=== RECORDED INFORMATION ===
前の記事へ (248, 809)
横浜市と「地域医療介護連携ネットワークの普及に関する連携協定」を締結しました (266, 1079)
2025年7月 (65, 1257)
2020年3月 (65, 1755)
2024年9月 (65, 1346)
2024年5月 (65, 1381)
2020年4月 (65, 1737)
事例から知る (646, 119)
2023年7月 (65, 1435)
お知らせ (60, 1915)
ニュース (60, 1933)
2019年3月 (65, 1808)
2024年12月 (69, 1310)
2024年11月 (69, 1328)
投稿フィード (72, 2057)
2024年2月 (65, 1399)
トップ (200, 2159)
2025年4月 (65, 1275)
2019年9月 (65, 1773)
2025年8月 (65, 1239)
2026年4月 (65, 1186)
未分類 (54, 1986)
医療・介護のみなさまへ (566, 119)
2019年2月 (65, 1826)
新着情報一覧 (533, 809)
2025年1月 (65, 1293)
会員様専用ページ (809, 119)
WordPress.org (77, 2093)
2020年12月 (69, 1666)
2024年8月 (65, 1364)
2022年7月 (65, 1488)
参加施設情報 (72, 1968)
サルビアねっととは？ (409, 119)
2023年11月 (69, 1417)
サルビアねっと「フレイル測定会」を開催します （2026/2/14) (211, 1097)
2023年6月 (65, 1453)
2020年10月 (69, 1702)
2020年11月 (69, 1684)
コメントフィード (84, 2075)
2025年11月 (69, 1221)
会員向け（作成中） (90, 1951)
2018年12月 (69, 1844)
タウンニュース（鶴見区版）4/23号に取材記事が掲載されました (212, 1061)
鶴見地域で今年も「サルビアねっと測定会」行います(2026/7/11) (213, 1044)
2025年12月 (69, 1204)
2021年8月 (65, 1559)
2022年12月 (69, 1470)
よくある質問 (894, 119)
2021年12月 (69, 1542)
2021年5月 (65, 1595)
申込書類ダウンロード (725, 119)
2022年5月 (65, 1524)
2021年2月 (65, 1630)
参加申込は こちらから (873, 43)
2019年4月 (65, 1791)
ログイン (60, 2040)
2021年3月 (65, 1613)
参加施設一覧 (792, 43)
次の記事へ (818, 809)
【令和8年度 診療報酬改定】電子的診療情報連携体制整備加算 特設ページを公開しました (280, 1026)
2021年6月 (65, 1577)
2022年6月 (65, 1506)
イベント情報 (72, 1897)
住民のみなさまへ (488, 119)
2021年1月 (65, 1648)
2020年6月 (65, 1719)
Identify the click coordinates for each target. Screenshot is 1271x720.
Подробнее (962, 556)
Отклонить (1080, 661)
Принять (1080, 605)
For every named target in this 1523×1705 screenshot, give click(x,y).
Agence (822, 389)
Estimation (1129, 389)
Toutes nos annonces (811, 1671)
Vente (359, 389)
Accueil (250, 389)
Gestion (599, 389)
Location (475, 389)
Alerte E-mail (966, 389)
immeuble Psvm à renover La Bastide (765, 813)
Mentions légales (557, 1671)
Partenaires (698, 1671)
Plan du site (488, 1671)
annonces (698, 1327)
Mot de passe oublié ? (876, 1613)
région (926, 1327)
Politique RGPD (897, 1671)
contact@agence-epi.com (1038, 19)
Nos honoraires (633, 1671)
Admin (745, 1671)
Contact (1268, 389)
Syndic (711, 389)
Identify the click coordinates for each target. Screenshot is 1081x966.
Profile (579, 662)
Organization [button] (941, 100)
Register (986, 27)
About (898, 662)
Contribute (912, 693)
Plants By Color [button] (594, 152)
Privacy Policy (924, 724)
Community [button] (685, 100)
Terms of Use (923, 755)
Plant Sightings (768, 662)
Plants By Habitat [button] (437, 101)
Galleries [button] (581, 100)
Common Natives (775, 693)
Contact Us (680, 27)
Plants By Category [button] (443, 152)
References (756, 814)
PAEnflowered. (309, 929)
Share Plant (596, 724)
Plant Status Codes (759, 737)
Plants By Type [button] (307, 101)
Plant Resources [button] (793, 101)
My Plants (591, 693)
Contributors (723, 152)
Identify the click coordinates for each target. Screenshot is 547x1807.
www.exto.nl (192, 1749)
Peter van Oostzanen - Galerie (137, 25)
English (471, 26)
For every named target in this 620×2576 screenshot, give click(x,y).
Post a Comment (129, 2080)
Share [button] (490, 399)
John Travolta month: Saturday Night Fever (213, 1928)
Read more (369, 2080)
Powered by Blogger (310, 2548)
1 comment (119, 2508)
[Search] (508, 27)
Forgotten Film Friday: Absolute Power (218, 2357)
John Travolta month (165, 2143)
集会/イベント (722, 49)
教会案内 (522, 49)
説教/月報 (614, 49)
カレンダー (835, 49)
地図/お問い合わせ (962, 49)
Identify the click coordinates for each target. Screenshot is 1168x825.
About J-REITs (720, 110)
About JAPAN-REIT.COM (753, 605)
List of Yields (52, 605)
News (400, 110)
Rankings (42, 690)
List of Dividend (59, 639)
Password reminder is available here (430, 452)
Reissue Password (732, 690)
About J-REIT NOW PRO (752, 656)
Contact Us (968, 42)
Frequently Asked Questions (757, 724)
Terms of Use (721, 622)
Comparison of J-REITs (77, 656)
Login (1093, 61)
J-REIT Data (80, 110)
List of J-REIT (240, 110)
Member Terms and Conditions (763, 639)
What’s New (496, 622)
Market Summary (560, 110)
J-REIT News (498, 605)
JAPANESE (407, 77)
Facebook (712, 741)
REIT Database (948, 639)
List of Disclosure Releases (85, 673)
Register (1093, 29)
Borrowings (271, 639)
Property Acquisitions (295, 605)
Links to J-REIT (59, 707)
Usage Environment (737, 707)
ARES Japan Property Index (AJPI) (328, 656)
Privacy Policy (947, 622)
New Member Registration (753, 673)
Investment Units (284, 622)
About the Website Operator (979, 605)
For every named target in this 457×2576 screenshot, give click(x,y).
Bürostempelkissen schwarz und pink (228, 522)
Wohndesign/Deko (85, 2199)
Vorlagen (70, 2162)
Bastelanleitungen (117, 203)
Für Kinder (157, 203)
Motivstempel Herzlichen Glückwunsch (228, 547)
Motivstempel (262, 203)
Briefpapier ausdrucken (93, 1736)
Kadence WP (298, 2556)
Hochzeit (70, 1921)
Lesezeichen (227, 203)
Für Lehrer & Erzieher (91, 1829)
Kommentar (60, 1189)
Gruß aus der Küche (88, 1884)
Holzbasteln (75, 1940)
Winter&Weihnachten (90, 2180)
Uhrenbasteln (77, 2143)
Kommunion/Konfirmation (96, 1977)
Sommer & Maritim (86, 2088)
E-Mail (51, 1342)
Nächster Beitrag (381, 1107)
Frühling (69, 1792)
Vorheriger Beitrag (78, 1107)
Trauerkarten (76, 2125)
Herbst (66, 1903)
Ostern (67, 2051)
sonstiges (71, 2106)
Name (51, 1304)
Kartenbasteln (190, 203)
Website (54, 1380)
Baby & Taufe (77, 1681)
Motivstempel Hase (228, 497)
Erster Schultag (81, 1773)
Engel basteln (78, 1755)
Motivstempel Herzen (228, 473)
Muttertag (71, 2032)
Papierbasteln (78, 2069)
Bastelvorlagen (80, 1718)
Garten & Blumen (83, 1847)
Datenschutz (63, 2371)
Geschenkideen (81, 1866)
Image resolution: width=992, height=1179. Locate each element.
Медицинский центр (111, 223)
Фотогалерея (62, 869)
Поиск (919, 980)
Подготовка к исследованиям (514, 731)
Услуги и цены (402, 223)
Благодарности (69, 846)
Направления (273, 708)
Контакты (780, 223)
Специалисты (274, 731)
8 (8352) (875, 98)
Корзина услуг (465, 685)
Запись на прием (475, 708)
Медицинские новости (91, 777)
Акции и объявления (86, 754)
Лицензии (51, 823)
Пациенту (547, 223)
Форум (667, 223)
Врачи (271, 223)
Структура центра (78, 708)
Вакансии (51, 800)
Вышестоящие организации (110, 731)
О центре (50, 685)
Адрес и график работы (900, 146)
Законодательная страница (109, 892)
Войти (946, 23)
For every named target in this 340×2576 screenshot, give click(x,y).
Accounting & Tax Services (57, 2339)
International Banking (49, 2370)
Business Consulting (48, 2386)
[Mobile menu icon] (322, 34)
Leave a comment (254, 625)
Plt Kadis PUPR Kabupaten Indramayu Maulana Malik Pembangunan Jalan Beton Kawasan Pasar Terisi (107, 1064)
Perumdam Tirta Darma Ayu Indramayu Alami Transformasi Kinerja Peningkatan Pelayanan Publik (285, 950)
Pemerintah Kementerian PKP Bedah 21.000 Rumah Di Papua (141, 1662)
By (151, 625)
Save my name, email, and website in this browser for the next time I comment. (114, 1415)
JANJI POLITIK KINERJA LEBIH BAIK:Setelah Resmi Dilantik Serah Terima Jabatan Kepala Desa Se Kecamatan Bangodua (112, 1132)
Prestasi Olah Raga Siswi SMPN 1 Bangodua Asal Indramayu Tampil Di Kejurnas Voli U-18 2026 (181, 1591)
===
In the listing above, find the line containing "Bastelanleitungen (117, 203)" and the line containing "Motivstempel Hase (228, 497)", then retype both and every line between them exactly, with nothing else.

Bastelanleitungen (117, 203)
Für Kinder (157, 203)
Motivstempel Herzlichen Glückwunsch (228, 547)
Motivstempel (262, 203)
Briefpapier ausdrucken (93, 1736)
Kadence WP (298, 2556)
Hochzeit (70, 1921)
Lesezeichen (227, 203)
Für Lehrer & Erzieher (91, 1829)
Kommentar (60, 1189)
Gruß aus der Küche (88, 1884)
Holzbasteln (75, 1940)
Winter&Weihnachten (90, 2180)
Uhrenbasteln (77, 2143)
Kommunion/Konfirmation (96, 1977)
Sommer & Maritim (86, 2088)
E-Mail (51, 1342)
Nächster Beitrag (381, 1107)
Frühling (69, 1792)
Vorheriger Beitrag (78, 1107)
Trauerkarten (76, 2125)
Herbst (66, 1903)
Ostern (67, 2051)
sonstiges (71, 2106)
Name (51, 1304)
Kartenbasteln (190, 203)
Website (54, 1380)
Baby & Taufe (77, 1681)
Motivstempel Hase (228, 497)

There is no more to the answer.